Rescuers battled high waves today as they searched for 200 asylum seekers feared dead after their overcrowded wooden ship sank off Indonesia's main island of Java. So far only 33 people have been plucked alive from the choppy waters.
Two were children, aged 8 and 10, found clinging to the broken debris of the boat five hours after the accident.
"It's really a miracle they made it," said Kelik Enggar Purwanto, a member of the search and rescue team.
The boat — packed with 250 people fleeing economic and political hardship in Afghanistan, Iraq, Iran and Turkey — was heading to Australia when it ran into a powerful storm 20 miles (32 kilometers) off Java's southern coast late Saturday.
It was hugely overloaded, carrying more than twice its capacity, said Lt. Alwi Mudzakir, a maritime police officer overseeing rescue operations.
As strong waves rocked the vessel, panicked passengers started shoving one another, causing it two sway even more violently, he said.

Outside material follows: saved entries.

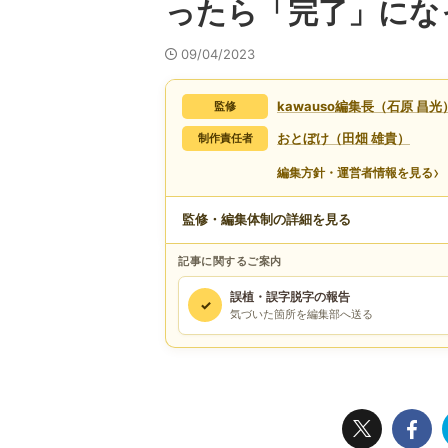
ったら「完了」にな
09/04/2023
kawauso編集長（石原 昌光
監修
おとぼけ（田畑 雄貴）
制作責任者
›
編集方針・運営者情報を見る
監修・編集体制の詳細を見る
記事に関するご案内
誤植・誤字脱字の報告
✓
気づいた箇所を編集部へ送る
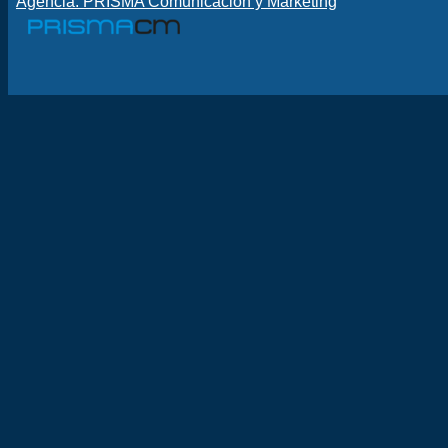
Agencia: PRISMA Comunicación y Marketing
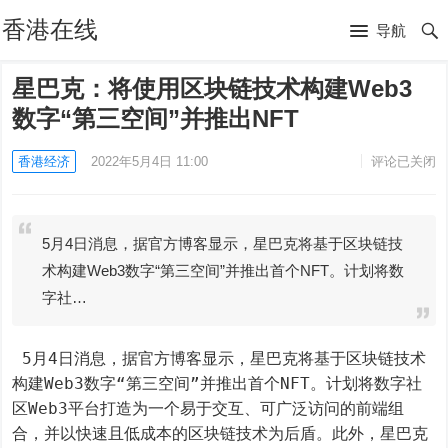
香港在线
导航
星巴克：将使用区块链技术构建Web3
数字“第三空间”并推出NFT
香港经济
2022年5月4日 11:00
评论已关闭
5月4日消息，据官方博客显示，星巴克将基于区块链技
术构建Web3数字“第三空间”并推出首个NFT。计划将数
字社…
 5月4日消息，据官方博客显示，星巴克将基于区块链技术
构建Web3数字“第三空间”并推出首个NFT。计划将数字社
区Web3平台打造为一个易于交互、可广泛访问的前端组
合，并以快速且低成本的区块链技术为后盾。此外，星巴克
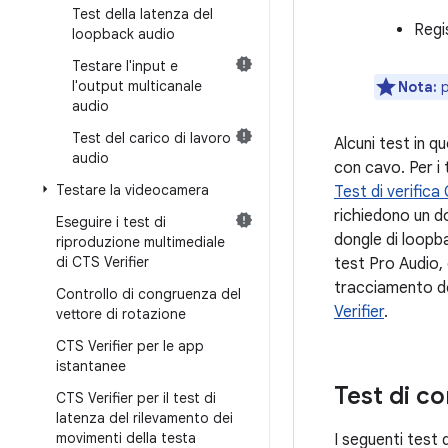
Test della latenza del
Regi
loopback audio
Testare l'input e
l'output multicanale
Nota:
p
audio
Test del carico di lavoro
Alcuni test in q
audio
con cavo. Per i
Testare la videocamera
Test di verific
richiedono un d
Eseguire i test di
dongle di loopba
riproduzione multimediale
di CTS Verifier
test Pro Audio,
tracciamento de
Controllo di congruenza del
Verifier
.
vettore di rotazione
CTS Verifier per le app
istantanee
Test di co
CTS Verifier per il test di
latenza del rilevamento dei
movimenti della testa
I seguenti test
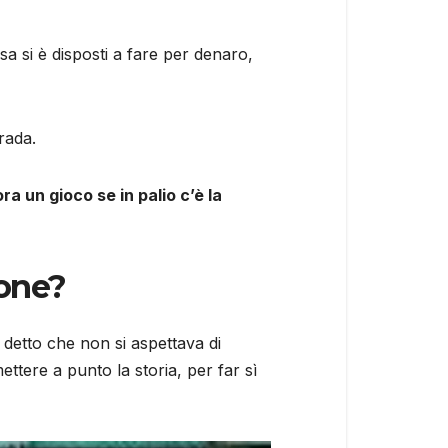
sa si è disposti a fare per denaro,
rada.
ra un gioco se in palio c’è la
ione?
ha detto che non si aspettava di
ettere a punto la storia, per far sì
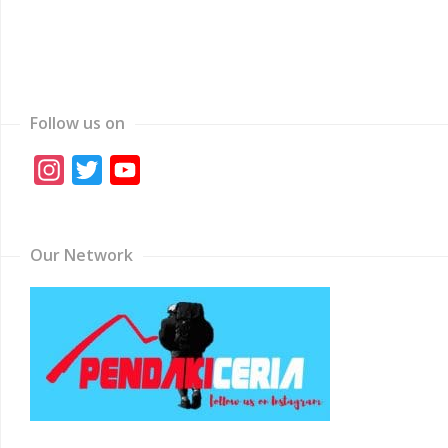
Follow us on
Instagram
Twitter
YouTube
Channel
Our Network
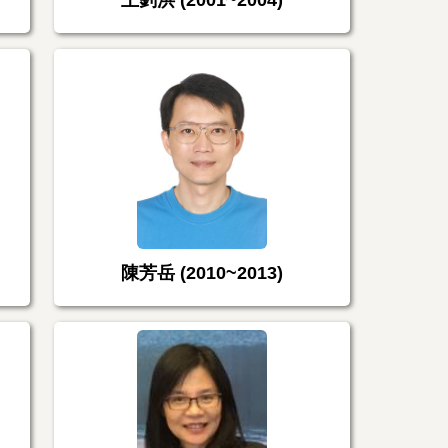
王釗洪 (2001~2004)
陳芳岳 (2010~2013)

Finally it disappeared into the dark waters.
Authorities were quickly losing hope of finding any more survivors Sunday.
Indonesia, a sprawling archipelagic nation of 240 million people, has more than 18,000 islands and thousands of miles (kilometers) of unpatrolled coastline, making it a key transit point for smuggling migrants.
Many risk a dangerous journey on rickety boats in hopes of getting to Australia, where they have risked spending years in crowded, prison-like detention facilities. Australia's harsh immigration policy has loosened up in recent months, however.
Those on the ship that sank Saturday had passed through Indonesia's capital, Jakarta, days earlier without any legal immigration documents, according to police.
An unidentified group loaded them onto four buses and brought them to a port, promising to get them to Australia's tiny Christmas Island.
Local television showed a half-dozen survivors at a shelter in Trenggalek, the Javanese town closest to the scene of the sinking, some with dazed, empty expressions as they sat on the floor drinking and eating.
Several others were taken to a nearby hospital in critical condition.
One of the survivors, Esmat Adine, told the official news agency Antara that when the ship started to rock, people were so tightly packed, they had nowhere to go, exacerbating the problem.
"That made the boat even more unstable," said the 24-year-old Afghan migrant, adding that he and others survived by clinging to debris from the ship until they were picked up by local fishermen.
He said at least 50 of the asylum seekers were children.
At Prigi, the nearest port, several members of the national search and rescue team were getting ready to head out to sea, empty body bags stacked up on the deck, local television footage showed.
Mudzakir said so far 33 people have been rescued, many suffering from severe dehydration and exhaustion.
He was worried — as the hours passed — no one else would be found alive.
Weather was bad Sunday and four fishing boats, two helicopters and a navy war ship already involved in the operation were battling 4-meter- (13-foot-) high waves.
"They have scoured a 50-mile radius but haven't found anything," Mudzakir said, adding that currents were very strong and weather was worsening.
Last month, a ship carrying about 70 asylum seekers from Afghanistan, Iran and Pakistan capsized off the southern coast of Central Java province, and at least eight people died.